EXERCISE DETAILS » Each line of the material beneath should be duplicated exactly.

DATA SHOWN »
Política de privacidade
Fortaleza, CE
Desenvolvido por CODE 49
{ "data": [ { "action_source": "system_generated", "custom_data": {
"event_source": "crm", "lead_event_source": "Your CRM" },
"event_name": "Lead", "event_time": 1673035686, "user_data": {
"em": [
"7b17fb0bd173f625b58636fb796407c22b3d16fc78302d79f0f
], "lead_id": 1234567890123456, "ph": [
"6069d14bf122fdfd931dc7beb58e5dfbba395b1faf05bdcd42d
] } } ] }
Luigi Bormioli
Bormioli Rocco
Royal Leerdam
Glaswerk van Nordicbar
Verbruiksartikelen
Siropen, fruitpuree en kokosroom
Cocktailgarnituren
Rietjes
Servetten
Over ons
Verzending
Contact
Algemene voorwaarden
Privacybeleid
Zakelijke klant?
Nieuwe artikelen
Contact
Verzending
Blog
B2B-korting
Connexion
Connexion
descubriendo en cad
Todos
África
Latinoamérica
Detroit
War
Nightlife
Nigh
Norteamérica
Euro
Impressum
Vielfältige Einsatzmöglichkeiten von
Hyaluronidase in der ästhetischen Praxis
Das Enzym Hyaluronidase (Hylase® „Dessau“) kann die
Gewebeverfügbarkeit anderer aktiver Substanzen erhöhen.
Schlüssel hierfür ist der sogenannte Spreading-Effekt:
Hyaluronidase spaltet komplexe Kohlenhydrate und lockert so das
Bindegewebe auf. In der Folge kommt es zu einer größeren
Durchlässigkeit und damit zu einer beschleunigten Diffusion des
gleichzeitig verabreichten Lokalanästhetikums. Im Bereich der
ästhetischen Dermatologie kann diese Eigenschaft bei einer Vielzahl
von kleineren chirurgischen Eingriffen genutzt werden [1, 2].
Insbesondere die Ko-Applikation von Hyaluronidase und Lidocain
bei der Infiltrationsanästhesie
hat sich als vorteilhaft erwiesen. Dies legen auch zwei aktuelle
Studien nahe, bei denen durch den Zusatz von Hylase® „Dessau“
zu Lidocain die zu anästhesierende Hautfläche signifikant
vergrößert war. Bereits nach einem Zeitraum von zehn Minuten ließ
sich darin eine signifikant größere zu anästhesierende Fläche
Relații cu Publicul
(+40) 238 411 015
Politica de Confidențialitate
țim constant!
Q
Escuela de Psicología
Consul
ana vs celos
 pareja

YOUR SOLUTION »
Política de privacidade
Fortaleza, CE
Desenvolvido por CODE 49
{ "data": [ { "action_source": "system_generated", "custom_data": {
"event_source": "crm", "lead_event_source": "Your CRM" },
"event_name": "Lead", "event_time": 1673035686, "user_data": {
"em": [
"7b17fb0bd173f625b58636fb796407c22b3d16fc78302d79f0f
], "lead_id": 1234567890123456, "ph": [
"6069d14bf122fdfd931dc7beb58e5dfbba395b1faf05bdcd42d
] } } ] }
Luigi Bormioli
Bormioli Rocco
Royal Leerdam
Glaswerk van Nordicbar
Verbruiksartikelen
Siropen, fruitpuree en kokosroom
Cocktailgarnituren
Rietjes
Servetten
Over ons
Verzending
Contact
Algemene voorwaarden
Privacybeleid
Zakelijke klant?
Nieuwe artikelen
Contact
Verzending
Blog
B2B-korting
Connexion
Connexion
descubriendo en cad
Todos
África
Latinoamérica
Detroit
War
Nightlife
Nigh
Norteamérica
Euro
Impressum
Vielfältige Einsatzmöglichkeiten von
Hyaluronidase in der ästhetischen Praxis
Das Enzym Hyaluronidase (Hylase® „Dessau“) kann die
Gewebeverfügbarkeit anderer aktiver Substanzen erhöhen.
Schlüssel hierfür ist der sogenannte Spreading-Effekt:
Hyaluronidase spaltet komplexe Kohlenhydrate und lockert so das
Bindegewebe auf. In der Folge kommt es zu einer größeren
Durchlässigkeit und damit zu einer beschleunigten Diffusion des
gleichzeitig verabreichten Lokalanästhetikums. Im Bereich der
ästhetischen Dermatologie kann diese Eigenschaft bei einer Vielzahl
von kleineren chirurgischen Eingriffen genutzt werden [1, 2].
Insbesondere die Ko-Applikation von Hyaluronidase und Lidocain
bei der Infiltrationsanästhesie
hat sich als vorteilhaft erwiesen. Dies legen auch zwei aktuelle
Studien nahe, bei denen durch den Zusatz von Hylase® „Dessau“
zu Lidocain die zu anästhesierende Hautfläche signifikant
vergrößert war. Bereits nach einem Zeitraum von zehn Minuten ließ
sich darin eine signifikant größere zu anästhesierende Fläche
Relații cu Publicul
(+40) 238 411 015
Politica de Confidențialitate
țim constant!
Q
Escuela de Psicología
Consul
ana vs celos
 pareja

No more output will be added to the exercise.